Mention is often made of a seeming loss of vitality from everyday life in the last 25 or 30 years. George Orwell, in “The Road to Wigan Pier,” refers to a “Punch” cartoon of the nineteenth century in which a bunch of street-boys are saying: “ 'Ere comes a swell! Let's frighten 'is ’oss!” and comments that nowadays “they would be much likelier to hang round in vague hopes of a tip.” The music-hall of not so many years ago would provide much more food for that contention, when the audiences were uninhibited in their reactions to performers.

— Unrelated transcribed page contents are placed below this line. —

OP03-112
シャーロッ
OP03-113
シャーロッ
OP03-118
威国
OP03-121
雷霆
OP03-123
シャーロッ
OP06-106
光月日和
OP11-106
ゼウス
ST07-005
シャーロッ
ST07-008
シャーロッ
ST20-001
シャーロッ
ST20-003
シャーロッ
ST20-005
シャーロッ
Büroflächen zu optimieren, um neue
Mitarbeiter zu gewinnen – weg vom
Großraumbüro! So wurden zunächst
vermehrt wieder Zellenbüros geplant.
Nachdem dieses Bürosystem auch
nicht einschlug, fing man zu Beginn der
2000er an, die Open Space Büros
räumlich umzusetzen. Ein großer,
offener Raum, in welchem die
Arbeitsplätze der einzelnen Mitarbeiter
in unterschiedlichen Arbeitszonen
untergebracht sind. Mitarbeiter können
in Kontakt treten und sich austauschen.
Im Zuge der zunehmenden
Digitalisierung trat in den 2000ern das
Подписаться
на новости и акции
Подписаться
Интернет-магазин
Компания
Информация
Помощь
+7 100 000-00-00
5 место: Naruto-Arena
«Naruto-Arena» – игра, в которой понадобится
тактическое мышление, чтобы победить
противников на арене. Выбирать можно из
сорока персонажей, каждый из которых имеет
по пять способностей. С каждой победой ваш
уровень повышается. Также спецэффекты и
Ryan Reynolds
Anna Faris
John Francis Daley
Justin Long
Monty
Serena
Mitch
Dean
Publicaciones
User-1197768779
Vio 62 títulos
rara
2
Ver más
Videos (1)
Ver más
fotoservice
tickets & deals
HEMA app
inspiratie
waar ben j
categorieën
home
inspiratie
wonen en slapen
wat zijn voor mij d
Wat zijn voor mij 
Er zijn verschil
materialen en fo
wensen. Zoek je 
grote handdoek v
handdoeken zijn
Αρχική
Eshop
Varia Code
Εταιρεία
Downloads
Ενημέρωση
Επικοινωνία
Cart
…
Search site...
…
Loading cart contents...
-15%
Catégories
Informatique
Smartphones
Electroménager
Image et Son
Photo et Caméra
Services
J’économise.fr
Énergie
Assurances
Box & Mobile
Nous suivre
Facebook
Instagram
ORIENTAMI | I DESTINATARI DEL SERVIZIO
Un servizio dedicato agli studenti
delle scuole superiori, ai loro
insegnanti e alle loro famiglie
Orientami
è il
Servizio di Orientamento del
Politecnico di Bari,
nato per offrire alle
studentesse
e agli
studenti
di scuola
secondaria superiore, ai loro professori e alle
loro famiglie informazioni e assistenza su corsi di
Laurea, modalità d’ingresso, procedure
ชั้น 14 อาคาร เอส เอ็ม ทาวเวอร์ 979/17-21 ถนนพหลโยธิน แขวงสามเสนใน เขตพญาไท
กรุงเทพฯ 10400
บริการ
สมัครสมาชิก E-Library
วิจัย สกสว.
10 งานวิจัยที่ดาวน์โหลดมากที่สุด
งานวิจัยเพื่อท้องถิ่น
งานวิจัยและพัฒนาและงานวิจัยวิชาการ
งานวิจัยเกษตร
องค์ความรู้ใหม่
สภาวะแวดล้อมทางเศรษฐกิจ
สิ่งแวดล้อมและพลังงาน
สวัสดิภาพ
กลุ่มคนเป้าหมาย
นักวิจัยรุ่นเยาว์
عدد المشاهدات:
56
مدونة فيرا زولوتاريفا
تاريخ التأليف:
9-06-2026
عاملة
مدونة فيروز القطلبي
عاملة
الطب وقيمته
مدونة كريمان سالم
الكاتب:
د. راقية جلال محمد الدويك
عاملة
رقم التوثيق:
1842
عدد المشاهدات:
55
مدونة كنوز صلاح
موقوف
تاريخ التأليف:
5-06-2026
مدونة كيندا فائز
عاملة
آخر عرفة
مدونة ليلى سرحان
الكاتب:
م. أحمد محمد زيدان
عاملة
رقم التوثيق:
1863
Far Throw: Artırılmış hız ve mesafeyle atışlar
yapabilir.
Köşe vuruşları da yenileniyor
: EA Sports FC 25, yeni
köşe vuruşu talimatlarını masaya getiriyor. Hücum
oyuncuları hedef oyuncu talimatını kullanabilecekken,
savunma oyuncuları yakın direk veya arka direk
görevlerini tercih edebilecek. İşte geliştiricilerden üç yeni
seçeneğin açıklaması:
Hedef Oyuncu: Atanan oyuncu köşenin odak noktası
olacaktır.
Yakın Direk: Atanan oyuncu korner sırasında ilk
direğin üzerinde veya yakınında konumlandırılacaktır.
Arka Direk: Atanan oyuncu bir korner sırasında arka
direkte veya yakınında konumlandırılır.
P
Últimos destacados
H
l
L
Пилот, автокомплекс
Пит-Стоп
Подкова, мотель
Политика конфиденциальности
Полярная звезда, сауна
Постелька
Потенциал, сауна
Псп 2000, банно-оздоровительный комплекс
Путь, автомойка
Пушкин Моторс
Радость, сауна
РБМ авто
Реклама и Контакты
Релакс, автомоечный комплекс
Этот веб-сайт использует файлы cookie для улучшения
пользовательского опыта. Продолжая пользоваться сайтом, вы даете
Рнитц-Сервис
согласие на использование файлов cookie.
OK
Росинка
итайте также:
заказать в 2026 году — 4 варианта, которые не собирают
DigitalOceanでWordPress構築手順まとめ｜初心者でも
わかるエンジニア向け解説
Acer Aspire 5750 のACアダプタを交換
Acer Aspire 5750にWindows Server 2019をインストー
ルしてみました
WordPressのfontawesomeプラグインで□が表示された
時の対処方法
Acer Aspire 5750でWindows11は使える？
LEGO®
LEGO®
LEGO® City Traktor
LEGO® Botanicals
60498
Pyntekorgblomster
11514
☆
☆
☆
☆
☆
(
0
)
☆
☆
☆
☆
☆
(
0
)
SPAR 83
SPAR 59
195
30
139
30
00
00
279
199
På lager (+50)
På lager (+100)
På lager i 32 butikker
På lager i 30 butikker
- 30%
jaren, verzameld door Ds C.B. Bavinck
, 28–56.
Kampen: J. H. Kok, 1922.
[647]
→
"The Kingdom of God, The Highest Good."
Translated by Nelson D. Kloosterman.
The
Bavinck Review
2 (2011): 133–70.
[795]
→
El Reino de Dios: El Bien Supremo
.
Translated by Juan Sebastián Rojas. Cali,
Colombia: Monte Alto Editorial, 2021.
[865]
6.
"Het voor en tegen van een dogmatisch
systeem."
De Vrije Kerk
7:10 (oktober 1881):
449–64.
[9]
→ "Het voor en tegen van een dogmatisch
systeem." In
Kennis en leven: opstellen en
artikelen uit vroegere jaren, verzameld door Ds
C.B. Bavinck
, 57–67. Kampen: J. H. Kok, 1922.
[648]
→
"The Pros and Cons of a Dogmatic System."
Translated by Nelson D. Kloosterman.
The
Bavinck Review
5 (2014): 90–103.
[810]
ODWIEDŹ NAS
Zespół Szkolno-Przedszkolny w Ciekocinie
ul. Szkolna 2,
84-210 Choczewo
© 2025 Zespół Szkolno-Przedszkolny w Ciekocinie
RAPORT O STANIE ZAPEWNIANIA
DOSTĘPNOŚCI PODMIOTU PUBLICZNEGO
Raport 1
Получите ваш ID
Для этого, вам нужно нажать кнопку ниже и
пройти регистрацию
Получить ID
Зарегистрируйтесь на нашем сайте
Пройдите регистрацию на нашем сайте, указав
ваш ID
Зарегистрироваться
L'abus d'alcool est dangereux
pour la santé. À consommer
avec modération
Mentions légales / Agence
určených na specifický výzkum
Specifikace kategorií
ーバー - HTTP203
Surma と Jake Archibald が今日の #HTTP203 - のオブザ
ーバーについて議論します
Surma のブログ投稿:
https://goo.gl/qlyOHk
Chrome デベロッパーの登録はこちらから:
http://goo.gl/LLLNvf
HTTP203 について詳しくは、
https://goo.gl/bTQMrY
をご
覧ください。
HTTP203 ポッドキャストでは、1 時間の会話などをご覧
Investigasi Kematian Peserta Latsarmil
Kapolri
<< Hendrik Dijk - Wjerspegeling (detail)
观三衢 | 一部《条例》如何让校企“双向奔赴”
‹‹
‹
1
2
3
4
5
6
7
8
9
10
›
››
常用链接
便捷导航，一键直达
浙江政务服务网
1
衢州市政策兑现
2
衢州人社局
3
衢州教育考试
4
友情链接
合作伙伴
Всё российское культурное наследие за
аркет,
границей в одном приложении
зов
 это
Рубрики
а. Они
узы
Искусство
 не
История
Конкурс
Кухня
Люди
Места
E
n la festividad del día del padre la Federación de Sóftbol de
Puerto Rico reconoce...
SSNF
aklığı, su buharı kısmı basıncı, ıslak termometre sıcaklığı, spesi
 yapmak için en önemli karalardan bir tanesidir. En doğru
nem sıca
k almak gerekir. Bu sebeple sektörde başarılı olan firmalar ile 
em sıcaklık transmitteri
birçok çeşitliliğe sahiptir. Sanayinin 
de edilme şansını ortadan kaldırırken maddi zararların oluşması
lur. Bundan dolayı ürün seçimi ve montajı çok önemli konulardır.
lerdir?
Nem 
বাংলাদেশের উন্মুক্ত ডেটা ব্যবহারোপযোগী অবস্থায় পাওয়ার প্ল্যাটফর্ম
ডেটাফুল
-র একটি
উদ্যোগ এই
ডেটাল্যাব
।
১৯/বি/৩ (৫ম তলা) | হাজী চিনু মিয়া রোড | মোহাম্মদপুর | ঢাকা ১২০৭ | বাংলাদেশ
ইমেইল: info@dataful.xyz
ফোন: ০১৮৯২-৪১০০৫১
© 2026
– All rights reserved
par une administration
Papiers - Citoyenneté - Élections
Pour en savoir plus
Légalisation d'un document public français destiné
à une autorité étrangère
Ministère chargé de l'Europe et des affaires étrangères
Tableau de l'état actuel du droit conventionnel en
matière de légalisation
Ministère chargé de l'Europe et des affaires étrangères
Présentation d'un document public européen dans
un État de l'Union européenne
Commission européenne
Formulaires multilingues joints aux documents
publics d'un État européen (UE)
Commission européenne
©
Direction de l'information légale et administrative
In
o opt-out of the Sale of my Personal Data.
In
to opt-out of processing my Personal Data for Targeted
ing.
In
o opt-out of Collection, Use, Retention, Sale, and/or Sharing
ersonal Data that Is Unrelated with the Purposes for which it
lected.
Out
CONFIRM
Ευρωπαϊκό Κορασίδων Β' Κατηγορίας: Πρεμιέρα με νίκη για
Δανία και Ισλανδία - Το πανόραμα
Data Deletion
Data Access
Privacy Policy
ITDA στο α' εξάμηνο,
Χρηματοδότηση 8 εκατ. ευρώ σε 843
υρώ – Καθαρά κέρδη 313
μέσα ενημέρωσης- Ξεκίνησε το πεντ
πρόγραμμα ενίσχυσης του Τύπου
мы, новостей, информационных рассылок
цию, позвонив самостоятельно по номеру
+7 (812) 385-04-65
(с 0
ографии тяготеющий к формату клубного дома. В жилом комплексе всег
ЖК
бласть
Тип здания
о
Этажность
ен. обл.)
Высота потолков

The writer once heard a character actor break off a Shakespeare declamation to say: “Yes, and if I come up there you won’t be so — clever, my lad!”

The real point, however, is that so much of former communal activity and responsibility for living has now been handed over to authority-bearing specialists. It used to be the poor that helped the poor: now it is the State. Similarly, former objects of common concern, sentiment and indignation are now the subjects of State ministration. “Standing up for one’s rights” nowadays means writing letters of complaint to the right quarters.

It is too easily taken for granted that the days of the music-hall were “bad old days” (except by those who assume the very opposite because “a pound was a pound,” as if everyone really did have five times as much money before 1914). Obviously there is not much to be said for drunkenness, street fights and so on that were common sights, and still less to be said for the workhouse system of those days. What is overlooked is that the breaking-up of community life has created different sorts of problems. A good deal is heard today about the increase in incidence of mental and nervous diseases, but few people ask why it is happening.

One reason, at least, is that the atomizing of social life frustrates one of man’s greatest needs—for recognition and acceptance by his fellows. Twentieth-century civilization is an unsatisfactory world for most of the people in it, largely for that reason. In spite of the mechanization of work and leisure, neither gives much satisfaction to most men and women: the mass frustration and lack of fulfilment implicit in 99 out of a 100 films and novels is itself a condemnation of modem civilization.

The first object of social organization is the satisfaction of people’s needs: that is what first brought men out of caves and trees to form tribes and communities. Our society does not do that. Indeed, it does not aim at doing it: it places sale and profit above all other things, and makes commodities of the means of satisfying needs. The world represented by the music-hall had many undesirable features: because ours is in some ways different, that does not mean it is in many ways better.